When is it OK for an archaeologist to speculate?
From her careful reading of the Biblical text, the Hebrew University’s Eilat Mazar thought she knew just where King David’s palace lay buried in the City of David, so she decided to dig there. When she started digging, she uncovered the walls of a very imposing structure—and the place seemed right for David’s palace.*
According to the traditional dating, King David ruled in the tenth century B.C.E. And Mazar did find some pottery sherds from this period. This suggested that the major wall of the structure could be from King David’s time. The problem, as Hershel Shanks points out in his First Person, “When Is It OK for an Archaeologist to Speculate?” was that the surface on which this pottery was found could not be associated with or directly connected to the wall that Mazar wanted to date.
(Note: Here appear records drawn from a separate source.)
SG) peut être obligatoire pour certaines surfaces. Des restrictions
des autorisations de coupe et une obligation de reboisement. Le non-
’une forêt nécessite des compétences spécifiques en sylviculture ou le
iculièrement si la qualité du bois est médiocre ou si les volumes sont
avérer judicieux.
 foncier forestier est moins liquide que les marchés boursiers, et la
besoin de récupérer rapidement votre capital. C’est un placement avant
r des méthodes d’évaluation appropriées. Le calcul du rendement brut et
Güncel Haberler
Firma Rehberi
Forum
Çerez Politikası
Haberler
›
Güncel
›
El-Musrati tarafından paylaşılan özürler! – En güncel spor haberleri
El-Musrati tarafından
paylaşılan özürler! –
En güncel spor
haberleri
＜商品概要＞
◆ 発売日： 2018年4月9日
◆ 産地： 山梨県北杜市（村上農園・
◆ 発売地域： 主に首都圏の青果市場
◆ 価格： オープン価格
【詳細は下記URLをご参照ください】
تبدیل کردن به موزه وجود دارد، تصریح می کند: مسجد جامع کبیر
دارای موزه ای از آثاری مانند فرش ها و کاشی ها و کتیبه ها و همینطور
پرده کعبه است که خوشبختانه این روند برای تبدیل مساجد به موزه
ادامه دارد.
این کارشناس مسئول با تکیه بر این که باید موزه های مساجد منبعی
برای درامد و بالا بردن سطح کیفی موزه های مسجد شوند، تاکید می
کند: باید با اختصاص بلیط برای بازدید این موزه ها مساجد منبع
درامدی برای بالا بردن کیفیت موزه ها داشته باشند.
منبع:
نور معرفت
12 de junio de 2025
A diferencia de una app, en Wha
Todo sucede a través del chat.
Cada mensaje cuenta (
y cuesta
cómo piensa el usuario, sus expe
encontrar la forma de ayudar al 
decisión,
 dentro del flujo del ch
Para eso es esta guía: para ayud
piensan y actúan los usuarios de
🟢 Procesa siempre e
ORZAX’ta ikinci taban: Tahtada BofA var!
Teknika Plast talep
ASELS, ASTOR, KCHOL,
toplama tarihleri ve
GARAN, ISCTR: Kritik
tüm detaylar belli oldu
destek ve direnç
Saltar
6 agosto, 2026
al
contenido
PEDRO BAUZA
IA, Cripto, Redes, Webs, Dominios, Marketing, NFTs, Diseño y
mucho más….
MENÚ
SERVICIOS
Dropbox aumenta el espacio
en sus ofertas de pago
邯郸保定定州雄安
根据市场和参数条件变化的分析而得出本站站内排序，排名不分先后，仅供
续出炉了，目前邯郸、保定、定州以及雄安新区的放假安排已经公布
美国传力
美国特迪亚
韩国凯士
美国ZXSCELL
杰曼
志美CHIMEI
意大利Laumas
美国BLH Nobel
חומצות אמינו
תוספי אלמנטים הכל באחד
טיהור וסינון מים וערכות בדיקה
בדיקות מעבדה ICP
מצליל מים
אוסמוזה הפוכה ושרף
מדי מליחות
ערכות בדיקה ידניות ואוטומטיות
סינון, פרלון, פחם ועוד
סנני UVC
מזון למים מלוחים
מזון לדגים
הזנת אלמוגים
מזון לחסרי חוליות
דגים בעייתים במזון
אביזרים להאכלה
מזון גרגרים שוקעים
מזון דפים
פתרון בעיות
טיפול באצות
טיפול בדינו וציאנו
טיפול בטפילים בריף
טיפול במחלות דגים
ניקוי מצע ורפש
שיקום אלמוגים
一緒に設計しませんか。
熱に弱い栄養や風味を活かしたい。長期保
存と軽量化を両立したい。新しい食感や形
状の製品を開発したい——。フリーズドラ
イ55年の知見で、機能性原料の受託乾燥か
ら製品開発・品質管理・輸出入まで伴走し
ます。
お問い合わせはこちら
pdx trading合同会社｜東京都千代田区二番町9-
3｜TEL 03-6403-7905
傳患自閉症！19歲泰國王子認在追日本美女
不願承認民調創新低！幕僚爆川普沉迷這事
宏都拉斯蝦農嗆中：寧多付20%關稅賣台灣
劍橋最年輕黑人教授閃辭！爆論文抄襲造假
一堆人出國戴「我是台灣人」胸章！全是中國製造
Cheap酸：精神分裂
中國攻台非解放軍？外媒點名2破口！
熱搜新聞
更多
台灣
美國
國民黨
Nevertheless, she thought this structure could be David’s palace.
Eilat Mazar has her critics, but no one questions her archaeology methods or qualifications. The question is about her interpretation.
According to Hershel Shanks, Eilat Mazar never claims that she is sure she has found King David’s palace. But she reasons from her evidence, as well as that of others, that it does seem quite likely that this is a wall of David’s palace.
Is Eilat Mazar acting in an archaeologically responsible manner in speculating this way without absolute proof?
Archaeologists do this all the time. Despite advanced scientific archaeology methods, archaeologists are constantly reasoning from incomplete evidence. They have no other choice.
Should archaeologists speculate about their finds when they write for the general public? Are they using proper archaeology methods to speculate so long as the speculation is suitably qualified?